Chevy Volt a technological marvel, but electric car still expensive
LETHBRIDGE, Alta. — Imagine using less than a litre of gasoline while driving nearly 140 kilometres in a roomy four-seat sedan loaded up with all the features buyers want including heated leather seats and navigation.
Behind the wheel of the technological marvel known as the Chevrolet Volt, a driver doesn't have to imagine. This electric sedan, powered by a 16-kWh lithium ion battery, has a range (depending upon speed, of course) when fully charged of about 71 kilometres.
When the electric well runs dry, the Volt has a 1.4-litre gasoline-fueled Ecotec generator with variable valve timing — not engine, but generator — to provide power to one of two electric drive motors at city speeds. At highway speeds, the gas generator also helps provide propulsion while working with the smaller electric motor to replace energy used by the Volt's battery.
Sound complicated? You're not kidding but the simple fact is a driver, by managing daily commuting, could theoretically never use a drop of gasoline until the need to hit the highway for a longer journey. And thanks to the gas generator and a fuel tank of 35 litres (9.3 gallons), the Volt has a total possible range of about 580 kilometres depending on speed and driving conditions.
With prices starting at about $41,545 for a base Volt and reaching almost $50,000 for a Volt fully loaded with rearview camera, heated leather seats, navigation system and Bose premium six-speaker sound system, this is not a car buyers will choose to just save fuel.
For half the price, a buyer could get a Chevrolet Cruze Eco with a turbocharged 1.4-litre inline four cylinder engine that delivers fuel economy of 39 mpg city and 61 mpg highway.
That doesn't compare, though, to the 387 mpg I achieved in a day of driving the Volt, using premium gasoline only briefly before plugging the car into a regular 120-volt outlet for a 10-hour recharge. An optional 240-volt charging station can cut that time down to four hours.
A Volt owner will not only be fairly affluent, but that person will also have a keen environmental awareness and an ability to make the most of the Volt's electric range.
With my own driving habits, I could theoretically save about $2,600 a year if I only drove the Volt. During an exercise to simulate my daily routine, I drove roughly 48 kilometres which includes an extra five thrown in just to be safe. That would still leave me more than 20 km a day before the gas generator kicks in.
With 273 lb. ft. of torque, the Volt does not drive like a leather-covered golf cart. This car jumps off the line with immediate — albeit silent acceleration. At highway speeds, the Volt is as smooth as the Cruze upon which it's based. At city speeds, the Volt is whisper-quiet except when a compressor cranks up the air conditioning which can be set at different modes to maximize electric range.
If not for its futuristic instrumentation, the Volt would seem at first glance a high-end compact luxury car. Unlike the Cruze, it only seats four because of the space needed under the floor for the lithium ion battery which consists of 288 separate cells that are heated and cooled for stronger performance in cold and heat.
The Volt utilizes a continuously variable transmission which is one of the best I've ever used — completely seamless and exceptionally responsive even when driving up steep inclines. Braking system is regenerative with electro-hyraulic discs. And, of course, those discs have ABS.

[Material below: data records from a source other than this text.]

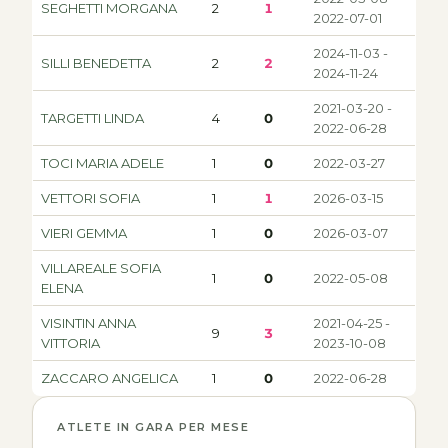
SEGHETTI MORGANA
2
1
2022-07-01
2024-11-03 -
SILLI BENEDETTA
2
2
2024-11-24
2021-03-20 -
TARGETTI LINDA
4
0
2022-06-28
TOCI MARIA ADELE
1
0
2022-03-27
VETTORI SOFIA
1
1
2026-03-15
VIERI GEMMA
1
0
2026-03-07
VILLAREALE SOFIA
1
0
2022-05-08
ELENA
VISINTIN ANNA
2021-04-25 -
9
3
VITTORIA
2023-10-08
ZACCARO ANGELICA
1
0
2022-06-28
ATLETE IN GARA PER MESE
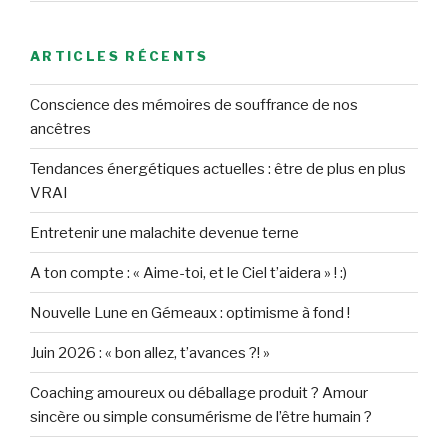
ARTICLES RÉCENTS
Conscience des mémoires de souffrance de nos
ancêtres
Tendances énergétiques actuelles : être de plus en plus
VRAI
Entretenir une malachite devenue terne
A ton compte : « Aime-toi, et le Ciel t’aidera » ! :)
Nouvelle Lune en Gémeaux : optimisme à fond !
Juin 2026 : « bon allez, t’avances ?! »
Coaching amoureux ou déballage produit ? Amour
sincère ou simple consumérisme de l’être humain ?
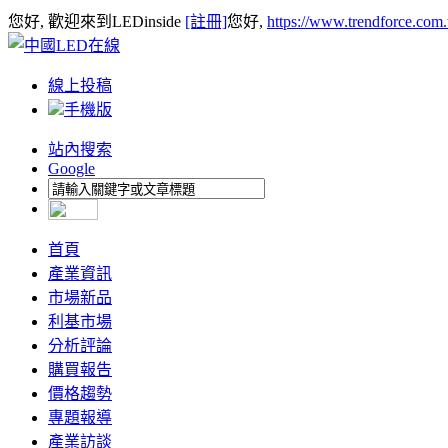
您好, 歡迎來到LEDinside
[註冊]
您好,
https://www.trendforce.com
線上投稿
手機版
站內搜索
Google
首頁
產業資訊
市場新品
利基市場
分析評論
購買報告
價格趨勢
專題報導
產業訪談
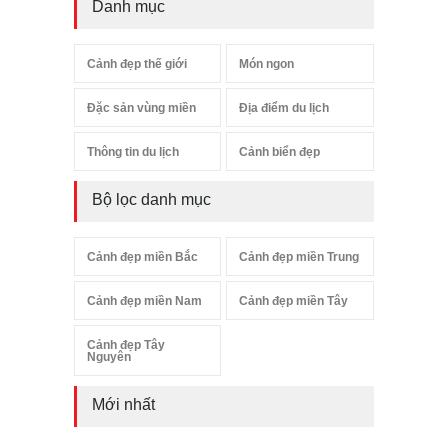
Danh mục
Cảnh đẹp thế giới
Món ngon
Đặc sản vùng miền
Địa điểm du lịch
Thông tin du lịch
Cảnh biển đẹp
Bộ lọc danh mục
Cảnh đẹp miền Bắc
Cảnh đẹp miền Trung
Cảnh đẹp miền Nam
Cảnh đẹp miền Tây
Cảnh đẹp Tây
Nguyên
Mới nhất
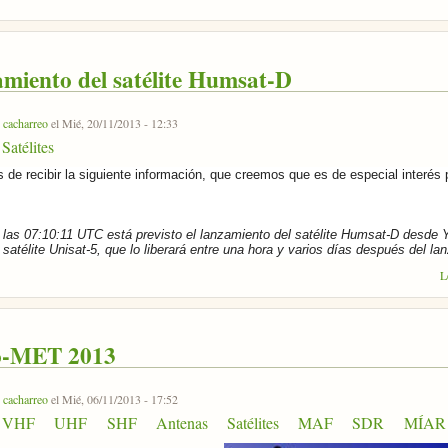
miento del satélite Humsat-D
r
cacharreo
el Mié, 20/11/2013 - 12:33
Satélites
de recibir la siguiente información, que creemos que es de especial interés 
las 07:10:11 UTC está previsto el lanzamiento del satélite Humsat-D desde
 satélite Unisat-5, que lo liberará entre una hora y varios días después del la
L
o-MET 2013
r
cacharreo
el Mié, 06/11/2013 - 17:52
VHF
UHF
SHF
Antenas
Satélites
MAF
SDR
MÍAR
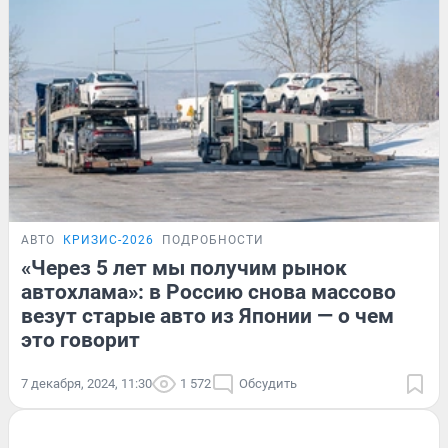
АВТО
КРИЗИС-2026
ПОДРОБНОСТИ
«Через 5 лет мы получим рынок
автохлама»: в Россию снова массово
везут старые авто из Японии — о чем
это говорит
7 декабря, 2024, 11:30
1 572
Обсудить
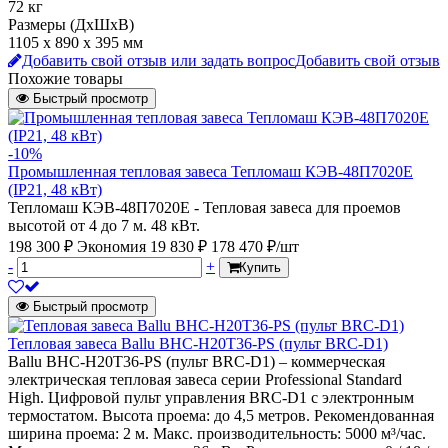
72 кг
Размеры (ДхШхВ)
1105 х 890 х 395 мм
Добавить свой отзыв или задать вопрос
Добавить свой отзыв
Похожие товары
Быстрый просмотр
-10%
Промышленная тепловая завеса Тепломаш КЭВ-48П7020Е
(IP21, 48 кВт)
Тепломаш КЭВ-48П7020Е - Тепловая завеса для проемов
высотой от 4 до 7 м. 48 кВт.
198 300 ₽
Экономия 19 830 ₽
178 470 ₽/шт
-
+
Купить
Быстрый просмотр
Тепловая завеса Ballu BHC-H20T36-PS (пульт BRC-D1)
Ballu BHC-H20T36-PS (пульт BRC-D1) – коммерческая
электрическая тепловая завеса серии Professional Standard
High. Цифровой пульт управления BRC-D1 с электронным
термостатом. Высота проема: до 4,5 метров. Рекомендованная
ширина проема: 2 м. Макс. производительность: 5000 м³/час.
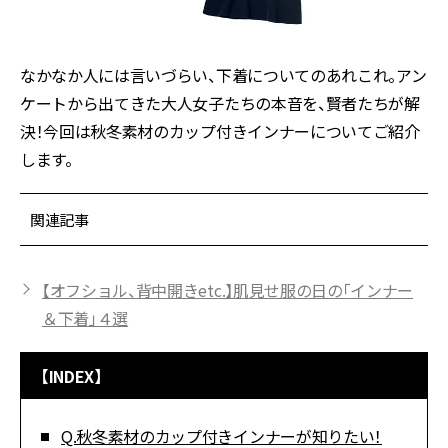
なかなか人には言いづらい、下着についてのあれこれ。アン
ケートから出てきた大人女子たちの本音を、賢者たちが解
決！今回は秋冬素材のカップ付きインナーについてご紹介
します。
関連記事
【オフショル、背中開きetc.】肌見せ服の日の「インナー
＆下着」４選
【INDEX】
Q.秋冬素材のカップ付きインナーが知りたい！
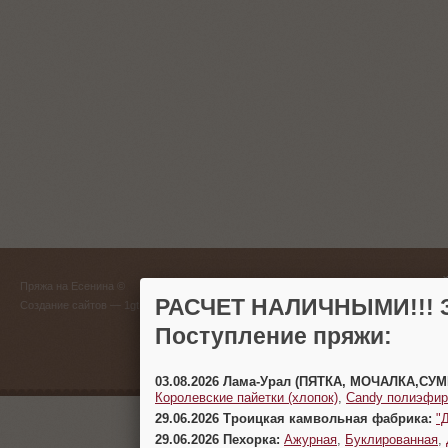
ГЛАВНЫЙ
Пряжа на Есенина ©
(383) 
РАСЧЕТ НАЛИЧНЫМИ!!! З
Создание сайтов
— 1gt.ru
Поступление пряжи:
г. Новосиб
03.08.2026 Лама-Урал (ПЯТКА, МОЧАЛКА,СУ
Королевские пайетки (хлопок)
,
Candy полиэфир
29.06.2026 Троицкая камвольная фабрика:
"
29.06.2026 Пехорка:
Ажурная
,
Буклированная
,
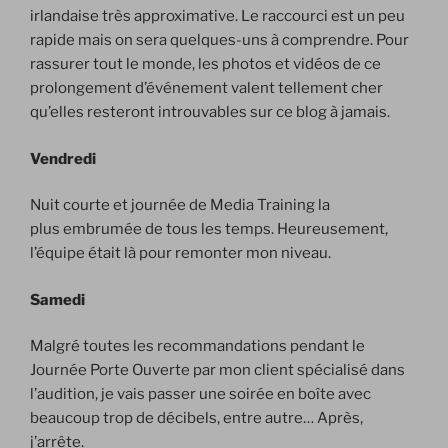
irlandaise très approximative. Le raccourci est un peu
rapide mais on sera quelques-uns à comprendre. Pour
rassurer tout le monde, les photos et vidéos de ce
prolongement d’événement valent tellement cher
qu’elles resteront introuvables sur ce blog à jamais.
Vendredi
Nuit courte et journée de Media Training la
plus embrumée de tous les temps. Heureusement,
l’équipe était là pour remonter mon niveau.
Samedi
Malgré toutes les recommandations pendant le
Journée Porte Ouverte par mon client spécialisé dans
l’audition, je vais passer une soirée en boîte avec
beaucoup trop de décibels, entre autre… Après,
j’arrête.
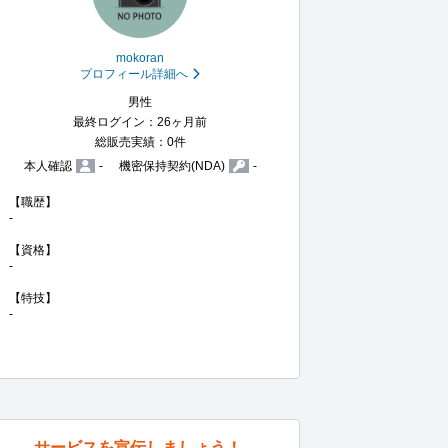
mokoran
プロフィール詳細へ
男性
最終ログイン：26ヶ月前
総販売実績：0件
本人確認
-
機密保持契約(NDA)
-
【職歴】

-

【資格】

-

【特技】

-
サービスを宣伝しましょう！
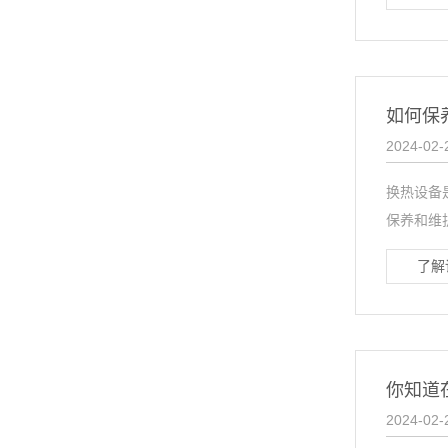
如何保
2024-02-
换热设备
保养和维
了解
你知道
2024-02-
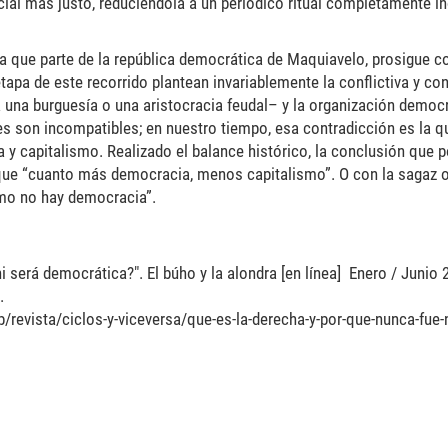
ial más justo, reduciéndola a un periódico ritual completamente in
ea que parte de la república democrática de Maquiavelo, prosigue 
pa de este recorrido plantean invariablemente la conflictiva y con
 una burguesía o una aristocracia feudal– y la organización democrá
 son incompatibles; en nuestro tiempo, esa contradicción es la que
y capitalismo. Realizado el balance histórico, la conclusión que 
 que “cuanto más democracia, menos capitalismo”. O con la sagaz 
mo no hay democracia”.
i será democrática?". El búho y la alondra [en línea]
Enero
/
Junio 
.
p/revista/ciclos-y-viceversa/que-es-la-derecha-y-por-que-nunca-fue-n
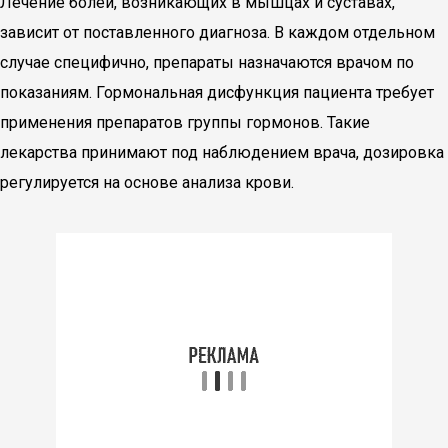
Лечение болей, возникающих в мышцах и суставах,
зависит от поставленного диагноза. В каждом отдельном
случае специфично, препараты назначаются врачом по
показаниям. Гормональная дисфункция пациента требует
применения препаратов группы гормонов. Такие
лекарства принимают под наблюдением врача, дозировка
регулируется на основе анализа крови.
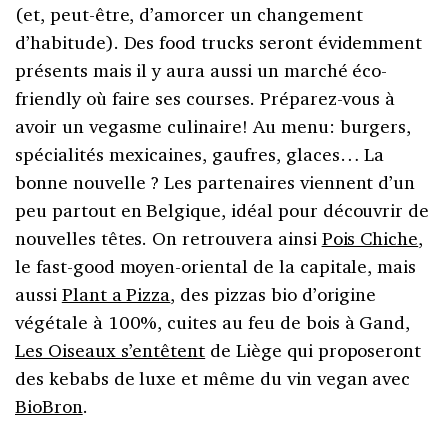
(et, peut-être, d’amorcer un changement
d’habitude). Des food trucks seront évidemment
présents mais il y aura aussi un marché éco-
friendly où faire ses courses. Préparez-vous à
avoir un vegasme culinaire! Au menu: burgers,
spécialités mexicaines, gaufres, glaces… La
bonne nouvelle ? Les partenaires viennent d’un
peu partout en Belgique, idéal pour découvrir de
nouvelles têtes. On retrouvera ainsi
Pois Chiche
,
le fast-good moyen-oriental de la capitale, mais
aussi
Plant a Pizza
, des pizzas bio d’origine
végétale à 100%, cuites au feu de bois à Gand,
Les Oiseaux s’entêtent
de Liège qui proposeront
des kebabs de luxe et même du vin vegan avec
BioBron
.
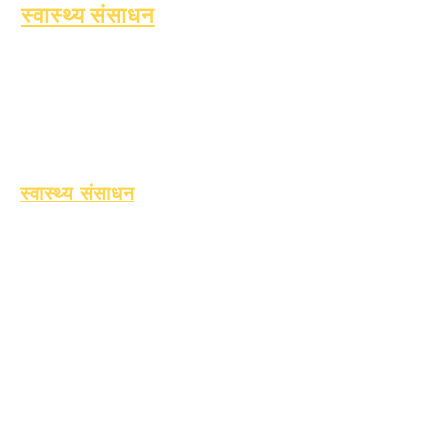
स्वास्थ्य संसाधन
बच्चों में होने वाली आम बीमारियाँ
सामान्य स्वास्थ्य
किशोर का स्वास्थ्य
एस्बेस्टस संबंधी सूचना
टाइप 1 मधुमेह को समझना
स्वास्थ्य संसाधन
प्रक्रिया
रूप
लर्निंग फंड
संपत्ति
विक्रेता निर्देशिका
पूछे जाने वाले
प्रश्न
तकनीकी समर्थन
Chrome बुक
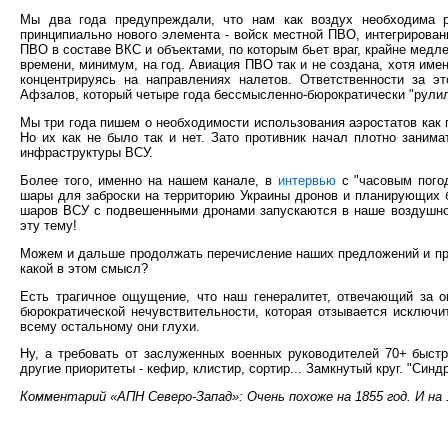
Мы два года предупреждали, что нам как воздух необходима
принципиально нового элемента - войск местной ПВО, интегрирова
ПВО в составе ВКС и объектами, по которым бьет враг, крайне медл
времени, минимум, на год. Авиация ПВО так и не создана, хотя им
концентрируясь на направлениях налетов. Ответственности за э
Афзалов, который четыре года бессмысленно-бюрократически "рулил"
Мы три года пишем о необходимости использования аэростатов как 
Но их как не было так и нет. Зато противник начал плотно заним
инфраструктуры ВСУ.
Более того, именно на нашем канале, в
интервью
с "часовым пого
шары для заброски на территорию Украины дронов и планирующих 
шаров ВСУ с подвешенными дронами запускаются в наше воздушное
эту тему!
Можем и дальше продолжать перечисление наших предложений и пр
какой в этом смысл?
Есть трагичное ощущение, что наш генералитет, отвечающий за о
бюрократической нечувствительности, которая отзывается исключи
всему остальному они глухи.
Ну, а требовать от заслуженных военных руководителей 70+ быст
другие приоритеты - кефир, клистир, сортир... Замкнутый круг. "Син
Комментарий «АПН Северо-Запад»: Очень похоже на 1855 год. И на 1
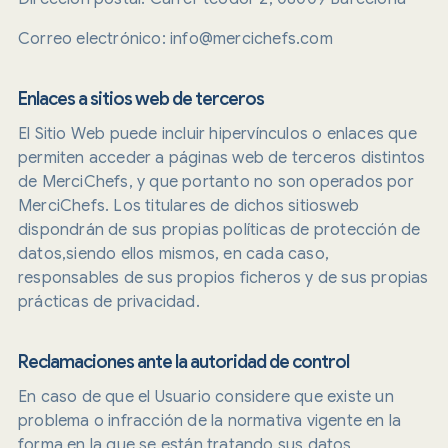
Correo electrónico: info@mercichefs.com
Enlaces a sitios web de terceros
El Sitio Web puede incluir hipervínculos o enlaces que
permiten acceder a páginas web de terceros distintos
de MerciChefs, y que portanto no son operados por
MerciChefs. Los titulares de dichos sitiosweb
dispondrán de sus propias políticas de protección de
datos,siendo ellos mismos, en cada caso,
responsables de sus propios ficheros y de sus propias
prácticas de privacidad.
Reclamaciones ante la autoridad de control
En caso de que el Usuario considere que existe un
problema o infracción de la normativa vigente en la
forma en la que se están tratando sus datos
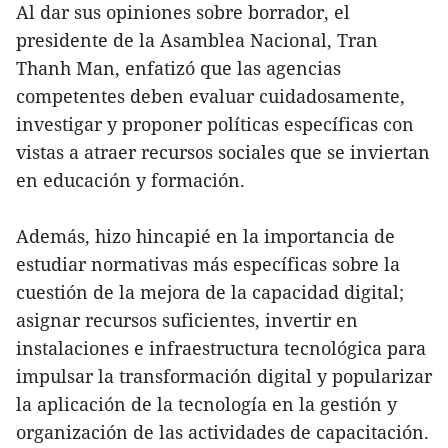
Al dar sus opiniones sobre borrador, el
presidente de la Asamblea Nacional, Tran
Thanh Man, enfatizó que las agencias
competentes deben evaluar cuidadosamente,
investigar y proponer políticas específicas con
vistas a atraer recursos sociales que se inviertan
en educación y formación.
Además, hizo hincapié en la importancia de
estudiar normativas más específicas sobre la
cuestión de la mejora de la capacidad digital;
asignar recursos suficientes, invertir en
instalaciones e infraestructura tecnológica para
impulsar la transformación digital y popularizar
la aplicación de la tecnología en la gestión y
organización de las actividades de capacitación.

The Volt also features electronic all-speed traction control and StabiliTrak electronic stability control. Suspension is independent up front and semi-independent in the back.
The Volt is spacious and comfortable with a tilt and telescoping steering wheel and a driver's perch which is among the most inviting in the business.
Even taller passengers will fit comfortably on one of the two back bucket seats despite the sloping roofline. I know because a lanky graphic artist rode shotgun for awhile and he didn't complain once thanks to the Volt's 33.9 inches of rear legroom.
Most features a buyer would want in a luxury car can be found in the Volt which offers not only comfort but an indescribable level of coolness thanks to its electric power.
The Volt has a normal filler door for putting in premium gas at the rear right of the car. The electric outlet is at the front left with a power cord stored neatly under the cargo floor along with an air compressor in case flat tires need to be filled (the Volt carries no spare).
Under the Volt's hood are easily marked containers for oil, coolant and brake fluid but drivers won't recognize a normal engine.
Standard features include keyless entry, remote starter and a perimeter key. Foglights, eight airbags, automatic climate control, interior ambient lighting, steering-wheel mounted audio and Bluetooth controls and a seven-inch configurable LCD screen with driver information centre.
With the perimeter key, a driver just keeps the fob in pocket and can unlock doors by pressing a button. To start (and stop) the Volt, a driver presses a blue power button on the dashboard which sparks, so to speak, the LCD screens to illuminate.
For the right reasons and with the budget, the Volt could be a real alternative to a normal car. Chevrolet is certainly on the right track by putting the Volt into showrooms. With longer battery life and lower prices, cars such as the Volt could dominate the marketplace. Like computers and flat-screen televisions, hopefully the technology will become inexpensive enough to make cars like the Volt the norm on city streets instead of the exception.